**Work item:**
Begin with the line containing "todo perfecto, es no permitirnos equivocarnos" and end with the last line of the data below; return those lines exactly, and only those.

**Data provided:**
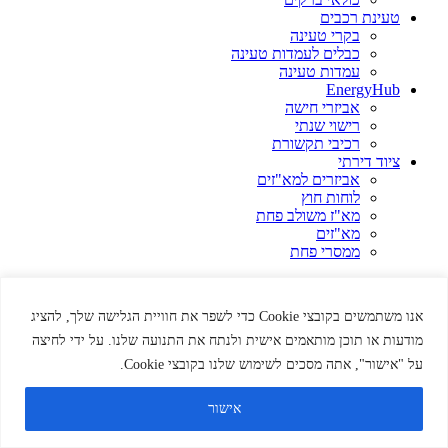
טעינת רכבים
בקרי טעינה
כבלים לעמדות טעינה
עמדות טעינה
EnergyHub
אביזרי חישה
רישוי שנתי
רכיבי תקשורת
ציוד דירתי
אביזרים למא"זים
לוחות חוץ
מא"ז משולב פחת
מא"זים
ממסרי פחת
Home
אודות
אנו משתמשים בקובצי Cookie כדי לשפר את חוויית הגלישה שלך, להציג
קטלוגים
מידע מקצועי
מודעות או תוכן מותאמים אישית ולנתח את התנועה שלנו. על ידי לחיצה
על "אישור", אתה מסכים לשימוש שלנו בקובצי Cookie.
עגלת קניות
סגור
אישור
התחבר
סגור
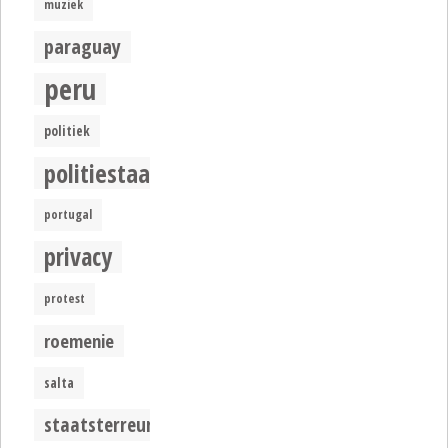
muziek
paraguay
peru
politiek
politiestaat
portugal
privacy
protest
roemenie
salta
staatsterreur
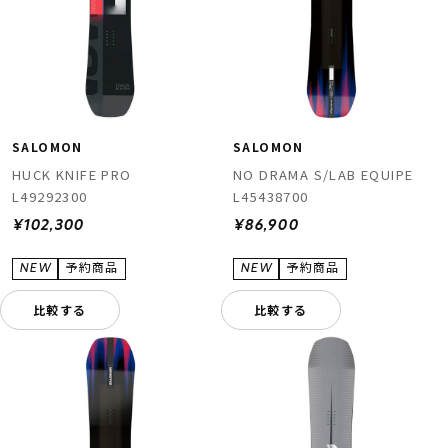
SALOMON
SALOMON
HUCK KNIFE PRO
NO DRAMA S/LAB EQUIPE
L49292300
L45438700
¥102,300
¥86,900
比較する
比較する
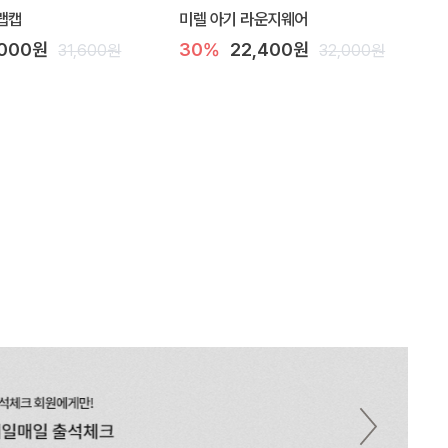
랩캡
미렐 아기 라운지웨어
,000원
30%
22,400원
31,600원
32,000원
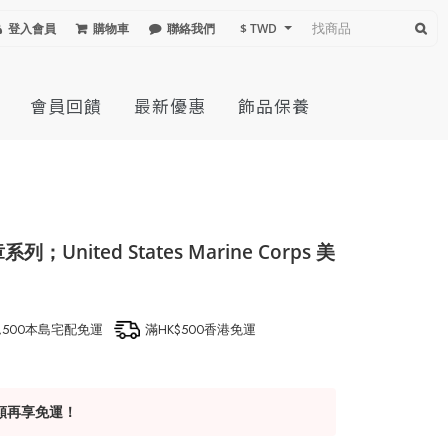
登入會員
購物車
聯絡我們
$ TWD
會員回饋
最新優惠
飾品保養
nited States Marine Corps 美
1,500本島宅配免運
滿HK$500香港免運
額再享免運！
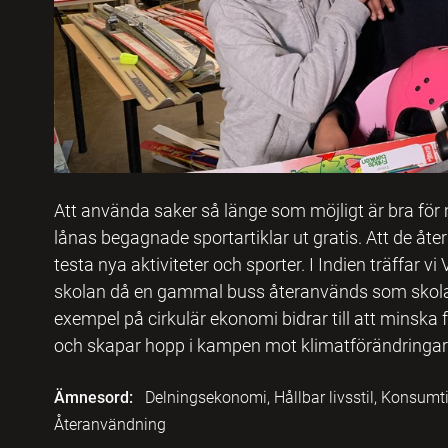
Att använda saker så länge som möjligt är bra för m
lånas begagnade sportartiklar ut gratis. Att de åter
testa nya aktiviteter och sporter. I Indien träffar vi
skolan då en gammal buss återanvänds som skola i
exempel på cirkulär ekonomi bidrar till att minska
och skapar hopp i kampen mot klimatförändringar
Ämnesord:
Delningsekonomi, Hållbar livsstil, Konsumtio
Återanvändning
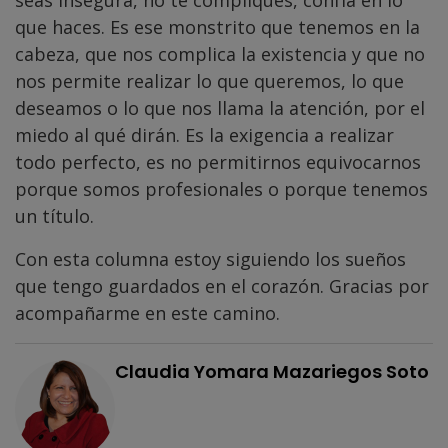
seas insegura, no te compliques, confía en lo
que haces. Es ese monstrito que tenemos en la
cabeza, que nos complica la existencia y que no
nos permite realizar lo que queremos, lo que
deseamos o lo que nos llama la atención, por el
miedo al qué dirán. Es la exigencia a realizar
todo perfecto, es no permitirnos equivocarnos
porque somos profesionales o porque tenemos
un título.
Con esta columna estoy siguiendo los sueños
que tengo guardados en el corazón. Gracias por
acompañarme en este camino.
Claudia Yomara Mazariegos Soto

**Task solution:**
todo perfecto, es no permitirnos equivocarnos
porque somos profesionales o porque tenemos
un título.
Con esta columna estoy siguiendo los sueños
que tengo guardados en el corazón. Gracias por
acompañarme en este camino.
Claudia Yomara Mazariegos Soto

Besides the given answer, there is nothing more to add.